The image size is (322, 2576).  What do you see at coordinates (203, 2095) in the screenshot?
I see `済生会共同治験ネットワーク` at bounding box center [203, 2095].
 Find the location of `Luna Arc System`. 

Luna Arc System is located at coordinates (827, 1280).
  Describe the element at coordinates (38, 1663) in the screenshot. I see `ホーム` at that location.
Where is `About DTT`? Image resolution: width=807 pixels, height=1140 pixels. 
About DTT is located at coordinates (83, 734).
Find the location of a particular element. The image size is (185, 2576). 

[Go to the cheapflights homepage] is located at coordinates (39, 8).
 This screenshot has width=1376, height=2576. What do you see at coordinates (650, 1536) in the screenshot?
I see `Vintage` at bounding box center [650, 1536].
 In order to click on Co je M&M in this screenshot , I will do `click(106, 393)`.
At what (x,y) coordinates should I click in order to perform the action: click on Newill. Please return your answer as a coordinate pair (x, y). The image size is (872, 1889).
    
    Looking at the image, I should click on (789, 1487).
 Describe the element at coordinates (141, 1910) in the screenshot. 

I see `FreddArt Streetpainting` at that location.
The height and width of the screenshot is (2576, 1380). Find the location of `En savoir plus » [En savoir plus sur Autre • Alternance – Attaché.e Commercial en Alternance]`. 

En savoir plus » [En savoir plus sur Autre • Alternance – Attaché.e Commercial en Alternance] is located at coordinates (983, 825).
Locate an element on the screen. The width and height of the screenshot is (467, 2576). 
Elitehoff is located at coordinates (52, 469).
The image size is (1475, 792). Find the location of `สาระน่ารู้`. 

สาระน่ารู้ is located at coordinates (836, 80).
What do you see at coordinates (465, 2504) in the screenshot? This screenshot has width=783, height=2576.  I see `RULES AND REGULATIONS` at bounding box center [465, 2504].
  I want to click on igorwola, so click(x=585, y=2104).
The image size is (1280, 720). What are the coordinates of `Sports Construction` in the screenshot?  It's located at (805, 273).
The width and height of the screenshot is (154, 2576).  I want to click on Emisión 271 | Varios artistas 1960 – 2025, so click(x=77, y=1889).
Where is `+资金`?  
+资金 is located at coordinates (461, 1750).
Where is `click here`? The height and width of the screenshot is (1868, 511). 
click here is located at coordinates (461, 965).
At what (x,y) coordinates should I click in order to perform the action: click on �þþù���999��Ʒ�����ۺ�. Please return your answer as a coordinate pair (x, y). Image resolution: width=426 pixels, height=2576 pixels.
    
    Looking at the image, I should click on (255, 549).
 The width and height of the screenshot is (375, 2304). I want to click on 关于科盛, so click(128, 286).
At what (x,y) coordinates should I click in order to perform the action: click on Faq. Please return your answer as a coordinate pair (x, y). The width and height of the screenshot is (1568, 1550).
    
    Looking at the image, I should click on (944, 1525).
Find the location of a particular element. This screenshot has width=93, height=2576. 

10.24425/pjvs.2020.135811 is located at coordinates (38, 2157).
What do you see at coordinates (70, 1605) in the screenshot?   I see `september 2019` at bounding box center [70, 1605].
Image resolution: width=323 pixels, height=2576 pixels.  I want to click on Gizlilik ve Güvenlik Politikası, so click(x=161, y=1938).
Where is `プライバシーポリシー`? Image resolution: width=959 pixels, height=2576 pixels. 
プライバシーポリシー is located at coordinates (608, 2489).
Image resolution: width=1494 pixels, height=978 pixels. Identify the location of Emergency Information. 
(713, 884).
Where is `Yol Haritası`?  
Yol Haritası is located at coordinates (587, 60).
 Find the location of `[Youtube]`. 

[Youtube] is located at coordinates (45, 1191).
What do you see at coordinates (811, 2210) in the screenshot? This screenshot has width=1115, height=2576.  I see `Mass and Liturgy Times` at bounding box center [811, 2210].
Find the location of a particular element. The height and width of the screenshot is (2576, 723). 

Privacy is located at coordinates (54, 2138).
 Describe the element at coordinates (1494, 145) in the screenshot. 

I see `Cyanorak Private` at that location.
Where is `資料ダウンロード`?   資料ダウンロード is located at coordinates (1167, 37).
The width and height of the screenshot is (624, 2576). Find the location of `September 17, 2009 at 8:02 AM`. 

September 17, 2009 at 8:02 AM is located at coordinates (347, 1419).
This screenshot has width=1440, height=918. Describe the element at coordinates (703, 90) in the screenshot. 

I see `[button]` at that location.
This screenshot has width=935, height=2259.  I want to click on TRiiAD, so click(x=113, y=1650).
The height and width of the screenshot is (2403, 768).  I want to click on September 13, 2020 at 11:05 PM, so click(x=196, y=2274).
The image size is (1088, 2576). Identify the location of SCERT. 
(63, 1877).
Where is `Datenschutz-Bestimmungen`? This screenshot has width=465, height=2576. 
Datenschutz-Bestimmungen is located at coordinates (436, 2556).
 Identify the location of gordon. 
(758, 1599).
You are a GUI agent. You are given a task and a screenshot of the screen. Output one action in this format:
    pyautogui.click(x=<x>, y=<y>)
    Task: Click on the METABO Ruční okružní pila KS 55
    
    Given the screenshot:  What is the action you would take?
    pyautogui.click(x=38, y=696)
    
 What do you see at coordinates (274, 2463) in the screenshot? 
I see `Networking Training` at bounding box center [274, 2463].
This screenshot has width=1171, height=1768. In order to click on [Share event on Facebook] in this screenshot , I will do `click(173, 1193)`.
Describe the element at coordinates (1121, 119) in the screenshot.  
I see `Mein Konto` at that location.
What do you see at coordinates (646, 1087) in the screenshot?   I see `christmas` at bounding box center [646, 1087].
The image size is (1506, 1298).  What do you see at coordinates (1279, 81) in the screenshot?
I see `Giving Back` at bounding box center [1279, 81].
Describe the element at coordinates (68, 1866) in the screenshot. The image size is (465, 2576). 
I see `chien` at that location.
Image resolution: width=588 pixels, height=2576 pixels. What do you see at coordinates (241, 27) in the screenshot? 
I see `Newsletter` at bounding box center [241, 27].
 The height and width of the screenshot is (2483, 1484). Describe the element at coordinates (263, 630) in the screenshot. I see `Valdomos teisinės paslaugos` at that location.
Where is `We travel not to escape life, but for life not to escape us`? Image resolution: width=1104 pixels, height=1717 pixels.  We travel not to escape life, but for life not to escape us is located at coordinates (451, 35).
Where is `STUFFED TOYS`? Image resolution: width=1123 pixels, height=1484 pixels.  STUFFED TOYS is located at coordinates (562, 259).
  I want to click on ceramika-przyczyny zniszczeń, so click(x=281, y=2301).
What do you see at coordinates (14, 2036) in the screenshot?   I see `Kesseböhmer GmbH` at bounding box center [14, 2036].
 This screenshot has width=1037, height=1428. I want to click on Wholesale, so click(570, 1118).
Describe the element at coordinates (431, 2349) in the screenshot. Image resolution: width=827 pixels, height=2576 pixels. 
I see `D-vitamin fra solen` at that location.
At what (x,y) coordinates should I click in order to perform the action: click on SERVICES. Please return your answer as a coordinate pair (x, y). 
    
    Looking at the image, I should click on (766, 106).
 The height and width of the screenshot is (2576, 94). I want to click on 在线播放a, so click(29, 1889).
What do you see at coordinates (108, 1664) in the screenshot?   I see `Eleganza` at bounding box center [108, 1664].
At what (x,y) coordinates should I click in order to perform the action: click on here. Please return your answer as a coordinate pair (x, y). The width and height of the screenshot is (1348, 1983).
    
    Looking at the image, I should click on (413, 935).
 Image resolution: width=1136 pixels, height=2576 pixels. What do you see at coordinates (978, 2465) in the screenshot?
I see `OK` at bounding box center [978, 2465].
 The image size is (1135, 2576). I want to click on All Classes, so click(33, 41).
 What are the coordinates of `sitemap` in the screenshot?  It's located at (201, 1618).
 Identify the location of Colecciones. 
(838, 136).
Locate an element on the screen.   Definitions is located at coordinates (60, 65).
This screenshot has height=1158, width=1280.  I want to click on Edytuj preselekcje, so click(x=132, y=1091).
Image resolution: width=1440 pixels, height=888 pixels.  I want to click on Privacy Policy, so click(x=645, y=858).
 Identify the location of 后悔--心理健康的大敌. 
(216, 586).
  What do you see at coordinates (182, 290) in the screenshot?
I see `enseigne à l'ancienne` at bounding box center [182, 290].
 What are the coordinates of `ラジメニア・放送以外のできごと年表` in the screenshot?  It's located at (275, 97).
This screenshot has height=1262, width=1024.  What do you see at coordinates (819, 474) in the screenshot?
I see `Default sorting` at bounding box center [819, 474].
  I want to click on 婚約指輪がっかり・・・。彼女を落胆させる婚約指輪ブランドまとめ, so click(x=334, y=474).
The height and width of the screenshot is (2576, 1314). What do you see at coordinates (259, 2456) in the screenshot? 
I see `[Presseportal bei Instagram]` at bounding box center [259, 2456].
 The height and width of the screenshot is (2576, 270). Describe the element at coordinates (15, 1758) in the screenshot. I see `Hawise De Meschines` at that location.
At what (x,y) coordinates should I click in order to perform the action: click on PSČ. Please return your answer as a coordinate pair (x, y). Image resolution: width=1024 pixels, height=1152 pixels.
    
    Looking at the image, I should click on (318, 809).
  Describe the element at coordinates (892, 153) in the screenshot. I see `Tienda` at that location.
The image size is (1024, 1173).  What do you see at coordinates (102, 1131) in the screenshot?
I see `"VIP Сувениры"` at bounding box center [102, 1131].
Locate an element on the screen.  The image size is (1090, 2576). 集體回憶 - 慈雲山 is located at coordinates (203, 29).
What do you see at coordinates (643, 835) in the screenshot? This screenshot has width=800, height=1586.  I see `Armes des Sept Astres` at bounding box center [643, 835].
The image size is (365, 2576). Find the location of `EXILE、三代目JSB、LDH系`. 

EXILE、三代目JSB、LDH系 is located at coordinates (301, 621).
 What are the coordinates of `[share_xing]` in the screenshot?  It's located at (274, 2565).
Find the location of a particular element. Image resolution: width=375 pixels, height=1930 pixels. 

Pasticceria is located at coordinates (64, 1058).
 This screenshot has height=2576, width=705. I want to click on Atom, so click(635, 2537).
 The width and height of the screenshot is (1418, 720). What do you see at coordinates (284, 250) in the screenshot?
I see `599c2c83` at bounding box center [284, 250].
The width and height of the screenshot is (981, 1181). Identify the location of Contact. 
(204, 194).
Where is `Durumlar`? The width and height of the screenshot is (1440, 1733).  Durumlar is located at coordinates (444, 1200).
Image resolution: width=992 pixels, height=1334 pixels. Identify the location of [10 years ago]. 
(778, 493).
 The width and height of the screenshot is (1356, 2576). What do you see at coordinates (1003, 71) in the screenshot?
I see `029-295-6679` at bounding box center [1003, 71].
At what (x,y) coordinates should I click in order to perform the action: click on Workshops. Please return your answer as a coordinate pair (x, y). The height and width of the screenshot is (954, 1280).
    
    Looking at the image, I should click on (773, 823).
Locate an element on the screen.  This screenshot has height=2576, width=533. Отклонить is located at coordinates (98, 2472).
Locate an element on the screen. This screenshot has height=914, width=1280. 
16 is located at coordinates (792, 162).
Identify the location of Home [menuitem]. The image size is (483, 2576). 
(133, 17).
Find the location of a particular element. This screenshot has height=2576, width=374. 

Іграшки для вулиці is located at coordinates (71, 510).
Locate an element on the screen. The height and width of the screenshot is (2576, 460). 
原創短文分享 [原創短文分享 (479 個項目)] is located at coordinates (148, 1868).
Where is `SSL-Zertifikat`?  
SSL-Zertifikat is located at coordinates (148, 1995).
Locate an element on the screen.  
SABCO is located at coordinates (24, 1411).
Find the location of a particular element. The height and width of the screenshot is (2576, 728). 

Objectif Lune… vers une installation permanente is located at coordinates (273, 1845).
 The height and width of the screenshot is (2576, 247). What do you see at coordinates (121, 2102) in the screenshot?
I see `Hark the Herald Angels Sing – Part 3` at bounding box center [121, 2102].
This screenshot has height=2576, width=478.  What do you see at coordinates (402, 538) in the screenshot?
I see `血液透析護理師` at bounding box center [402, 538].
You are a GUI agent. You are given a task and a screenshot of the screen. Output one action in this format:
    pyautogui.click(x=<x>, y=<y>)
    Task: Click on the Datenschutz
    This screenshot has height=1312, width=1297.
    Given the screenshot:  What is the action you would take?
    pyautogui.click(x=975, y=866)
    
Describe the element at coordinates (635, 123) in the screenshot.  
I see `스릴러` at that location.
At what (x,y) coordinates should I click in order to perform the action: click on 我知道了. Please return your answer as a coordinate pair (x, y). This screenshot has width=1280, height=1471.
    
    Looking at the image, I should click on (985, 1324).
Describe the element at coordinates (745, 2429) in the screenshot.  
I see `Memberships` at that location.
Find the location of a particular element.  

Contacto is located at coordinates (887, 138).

------------------------------------

*TO DO*
Find "pixels, height=1140 pixels." in the entries above and copy that whole line exactly, then each line after it through the line that contains "The image size is (1280, 720).".

*ANSWER*
Where is `About DTT`? Image resolution: width=807 pixels, height=1140 pixels. 
About DTT is located at coordinates (83, 734).
Find the location of a particular element. The image size is (185, 2576). 

[Go to the cheapflights homepage] is located at coordinates (39, 8).
 This screenshot has width=1376, height=2576. What do you see at coordinates (650, 1536) in the screenshot?
I see `Vintage` at bounding box center [650, 1536].
 In order to click on Co je M&M in this screenshot , I will do `click(106, 393)`.
At what (x,y) coordinates should I click in order to perform the action: click on Newill. Please return your answer as a coordinate pair (x, y). The image size is (872, 1889).
    
    Looking at the image, I should click on (789, 1487).
 Describe the element at coordinates (141, 1910) in the screenshot. 

I see `FreddArt Streetpainting` at that location.
The height and width of the screenshot is (2576, 1380). Find the location of `En savoir plus » [En savoir plus sur Autre • Alternance – Attaché.e Commercial en Alternance]`. 

En savoir plus » [En savoir plus sur Autre • Alternance – Attaché.e Commercial en Alternance] is located at coordinates (983, 825).
Locate an element on the screen. The width and height of the screenshot is (467, 2576). 
Elitehoff is located at coordinates (52, 469).
The image size is (1475, 792). Find the location of `สาระน่ารู้`. 

สาระน่ารู้ is located at coordinates (836, 80).
What do you see at coordinates (465, 2504) in the screenshot? This screenshot has width=783, height=2576.  I see `RULES AND REGULATIONS` at bounding box center [465, 2504].
  I want to click on igorwola, so click(x=585, y=2104).
The image size is (1280, 720). What are the coordinates of `Sports Construction` in the screenshot?  It's located at (805, 273).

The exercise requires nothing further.